たしかに今の能力に満足している……とは言わない。
けど、俺はいま、それなりに強力な能力を持っていると自覚している。
だから、能力をもらえるのは――
正直嬉しいのは嬉しいけど、持て余してしまうんじゃないか、という不安もある。
「……いいんですか?」
『うむ』
「本当に?」
『ほら、何か言ってみろ。なんでもいいぞ』
なんでそんなに急かしてくるんだよ。
そんなに早く帰りたいのか?
「う~ん……そんなこと急に言われても、すぐには思いつかないな……」
『ふむ。困っているのなら、もうひとつ、助言を授けてやろう』
「助言……ですか?」
『そうだ。……まぁ、有体に言えば、いままでの傾向だな』
「傾向……?」
何を言っとるんだ。
『まだピンと来ていないようだな』
「ええ……」
『つまり、今までの転生者が、どのような感じで二度目の能力をもらったのか……その過程や能力について教えてやろうという意味だ』
「ああ、なるほ……え? ふたつ目の能力をもらえるのって、レアイベントじゃなくて、結構あることなんですか?」
『いや……ここ数日はないかな』
「結構ありそうだな!!」
『火を起こせるなら風を。水を出せるなら氷をという具合で、従来持ち得る能力と関係性のある能力がよく選ばれているぞ』
本当に話をサクサク進めてくるな。
まぁ、べつにいいけど。
「……でも、ステータスオープンと関係性のある能力なんて……どういうのだ?」
『うん? なにを言っとるんだ、おまえ?』
「え? 何って、俺の今の能力で……」
『今のおまえは無能力者。……つまり、なにも出来んから、一気にふたつ能力を授けてやろうと、私は言っているんだぞ?』
「……は?」
『はあ!?』
「ごえんなほい……」
ものすごい形相で睨みつけられ、思わず謝ってしまう俺。
いや、なんでキレられてるんだ、俺。
『ほら、はやく火とか電気とか、主人公ぽい能力を選べ。どうせ、そういうの好きなんだろ?』
なんて偏見だ。
……たしかにそういうストレートな能力は魅力的だけどさ。
「でも、俺が無能力者って……え? どういうことですか?」
『なんだ。
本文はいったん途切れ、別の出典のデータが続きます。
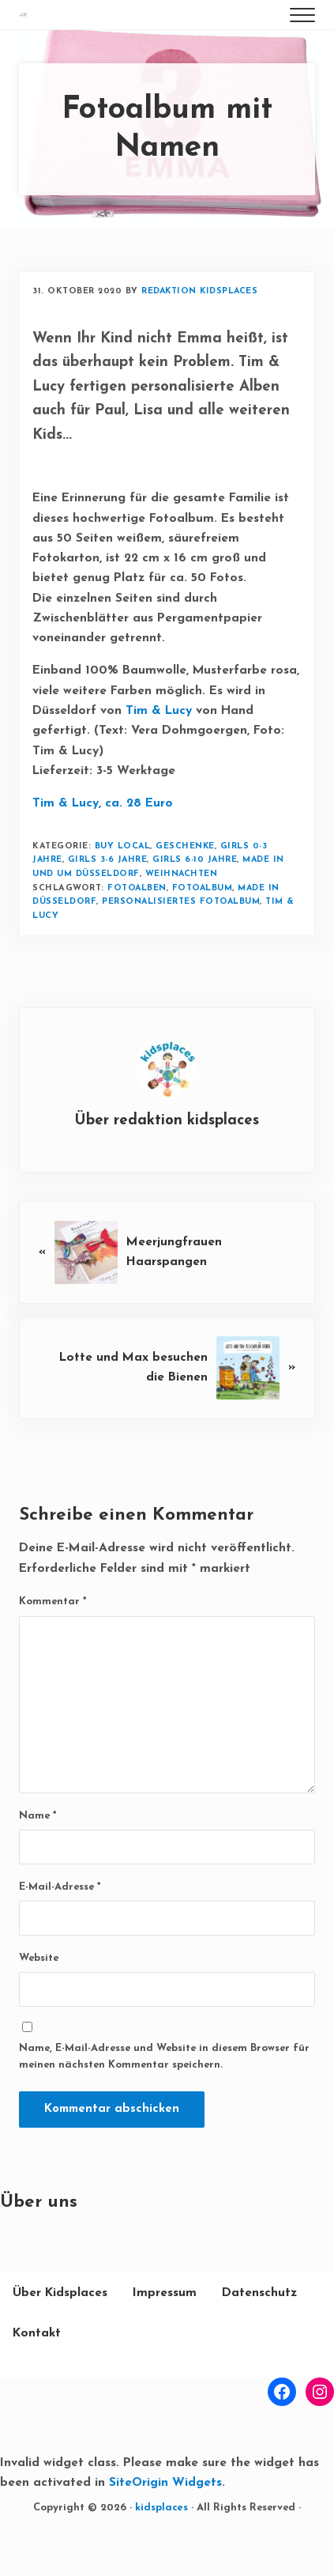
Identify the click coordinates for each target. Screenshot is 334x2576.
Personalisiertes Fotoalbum (182, 942)
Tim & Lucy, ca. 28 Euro (103, 843)
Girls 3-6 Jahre (109, 900)
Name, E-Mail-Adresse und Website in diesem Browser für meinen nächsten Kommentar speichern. (164, 2096)
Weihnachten (182, 914)
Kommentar (52, 1642)
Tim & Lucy (159, 750)
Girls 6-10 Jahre (197, 900)
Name (37, 1856)
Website (38, 1999)
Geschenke (187, 886)
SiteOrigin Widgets (166, 2523)
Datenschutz (259, 2333)
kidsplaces (161, 2549)
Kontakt (37, 2373)
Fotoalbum (204, 928)
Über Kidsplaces (60, 2333)
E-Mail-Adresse (59, 1927)
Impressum (165, 2333)
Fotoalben (138, 928)
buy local (123, 886)
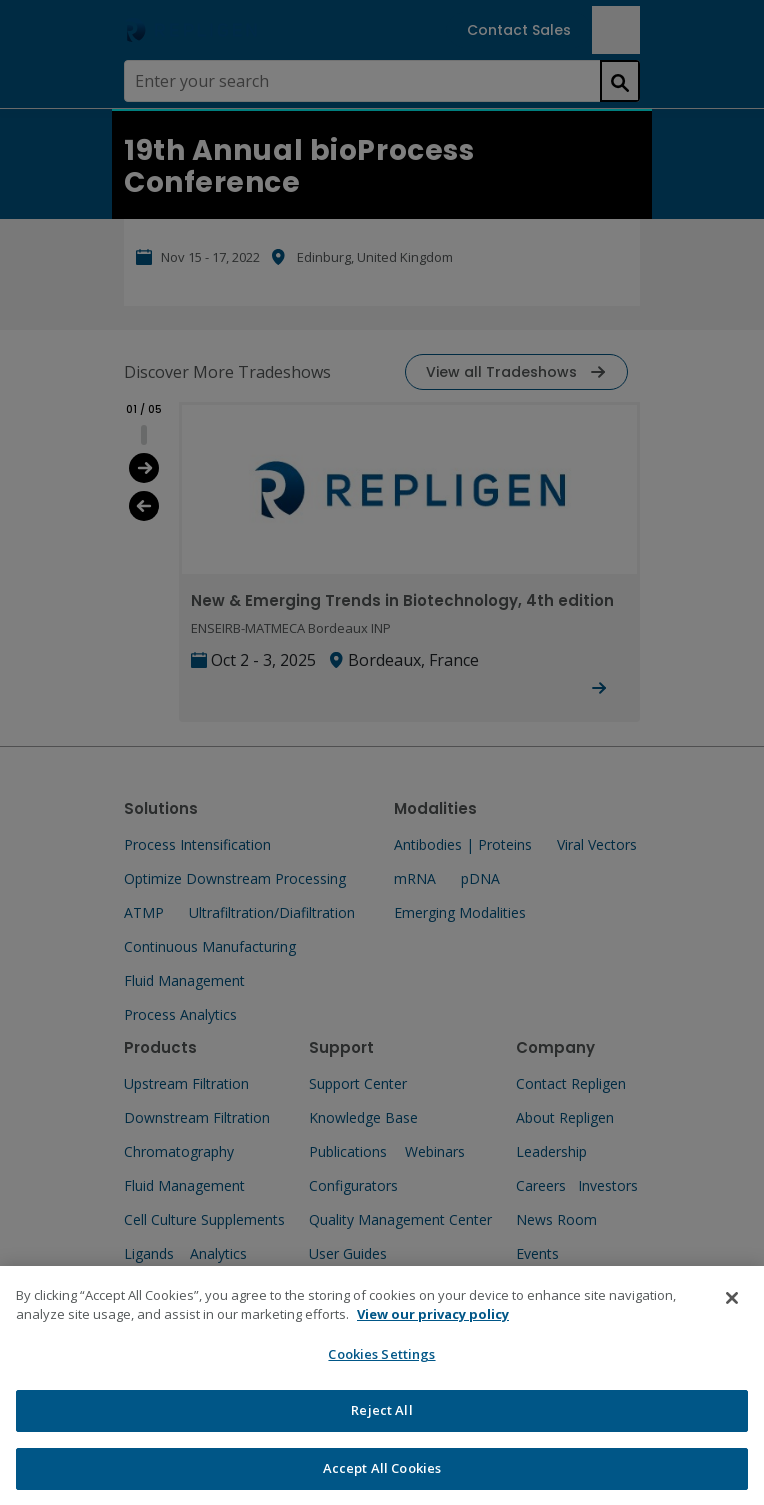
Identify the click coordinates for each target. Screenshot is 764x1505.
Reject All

自覚しとらんかったのか?』
「自覚も何も、実際、ステータスオープンとかできますし……」
『ぷぷぷ』
「いや、なに笑ってんすか」
『勘弁してくれよ、ダイナマイツぅ~』
「もう俺の名前、それに決定したんですね……」
『そんなの転生者なら誰だってできるって、さっき言っただろ~? ん~?』
マジでイラつくな、こいつ。
「でも俺……というか、俺のステータスって、他人のとはちょっと違うかもしれないんですけど……」
『な~にを言っとるんだ、おまえは? 自分だけ他人と違う感じがするって……中学二年生か?』
キレるな。
耐えるんだ、俺。
「……じゃあやっぱり、他の人も自分のステータス画面を触ったり持ったりできるんですか?」
俺がそう言った途端、女神の顔からスッと笑顔が消える。